Выстрелил пан Данило — не попал. Нацелился отец… Он стар, он видит не так зорко, как молодой; однако ж не дрожит его рука. Выстрел загремел…
Пошатнулся пан Данило. Алая кровь выкрасила левый рукав козацкого жупана.
— Нет! — закричал он, — я не продам так дёшево себя. Не левая рука, а правая атаман. Висит у меня на стене турецкий пистолет; ещё ни разу во всю жизнь не изменял он мне. Слезай с стены, старый товарищ! покажи другу услугу! — Данило протянул руку.
— Данило! — закричала в отчаянии, схвативши его за руки и бросившись ему в ноги, Катерина. — Не за себя молю. Мне один конец: та недостойная жена, которая живёт после своего мужа; Днепр, холодный Днепр будет мне могилою… Но погляди на сына, Данило, погляди на сына! Кто пригреет бедное дитя? Кто приголубит его? Кто выучит его летать на вороном коне, биться за волю и веру, пить и гулять по-козацки? Пропадай, сын мой, пропадай! Тебя не хочет знать отец твой! гляди, как он отворачивает лицо своё. О! я теперь знаю тебя! ты зверь, а не человек! у тебя волчье сердце, а душа лукавой гадины. Я думала, что у тебя капля жалости есть, что в твоём каменном теле человечье чувство горит. Безумно же я обманулась. Тебе это радость принесёт. Твои кости станут танцевать в гробе с веселья, когда услышат, как нечестивые звери ляхи кинут в пламя твоего сына, когда сын твой будет кричать под ножами и окропом. О, я знаю тебя! Ты рад бы из гроба встать и раздувать шапкою огонь, взвихрившийся под ним!

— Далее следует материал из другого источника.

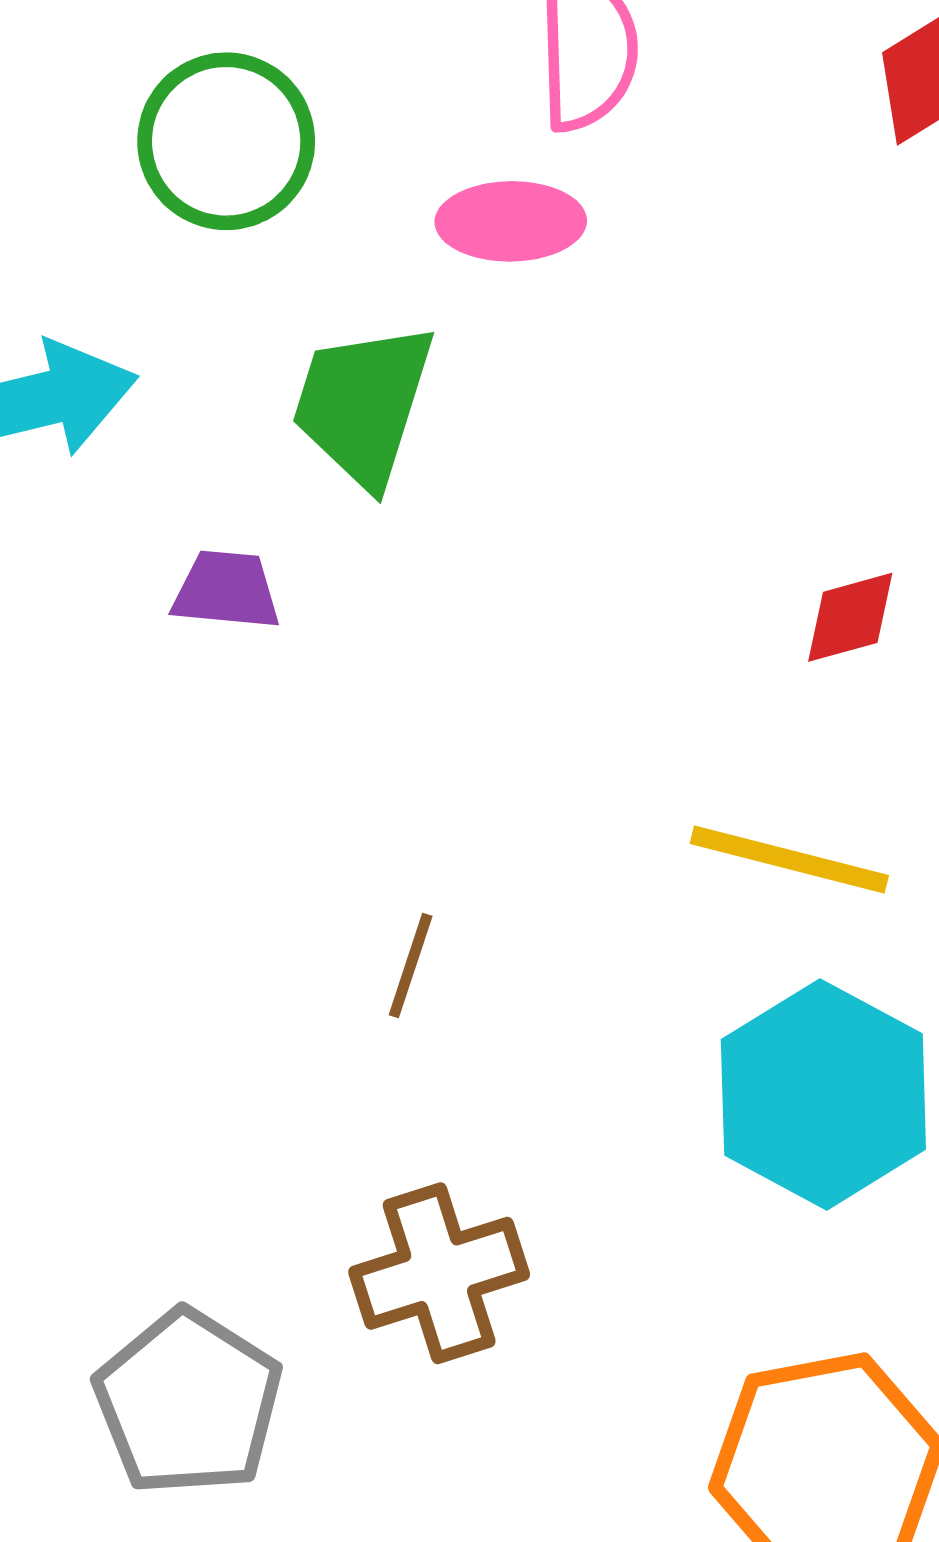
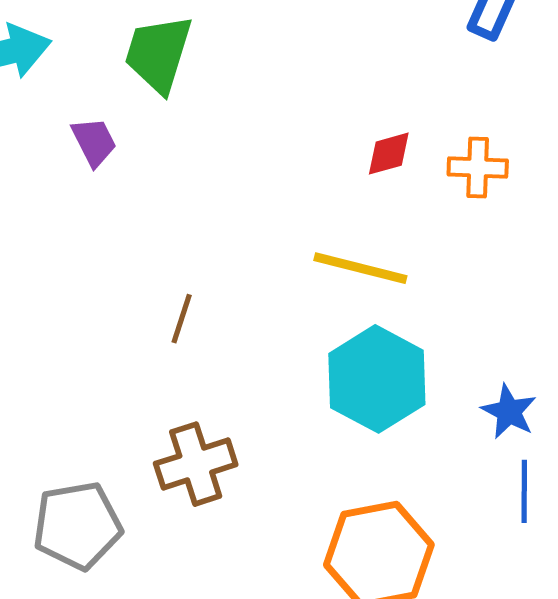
purple trapezoid: (226, 590) -> (94, 142), turned 58
gray pentagon: (188, 1403) -> (77, 526), turned 30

— Постой, Катерина! ступай, мой ненаглядный Иван, я поцелую тебя! Нет, дитя моё, никто не тронет волоска твоего. Ты вырастешь на славу отчизны; как вихорь будешь ты летать перед козаками, с бархатною шапочкою на голове, с острою саблею в руке. Дай, отец, руку! Забудем бывшее между нами. Что сделал перед тобою неправого — винюсь. Что же ты не даёшь руки? — говорил Данило отцу Катерины, который стоял на одном месте, не выражая на лице своём ни гнева, ни примирения.
— Отец! — вскричала Катерина, обняв и поцеловав его. — Не будь неумолим, прости Данила: он не огорчит больше тебя!
— Для тебя только, моя дочь, прощаю! — отвечал он, поцеловав её и блеснув странно очами.
Катерина немного вздрогнула: чуден показался ей и поцелуй, и странный блеск очей. Она облокотилась на стол, на котором перевязывал раненую свою руку пан Данило, передумывая, что худо и не по-козацки сделал, просивши прощения, не будучи ни в чём виноват.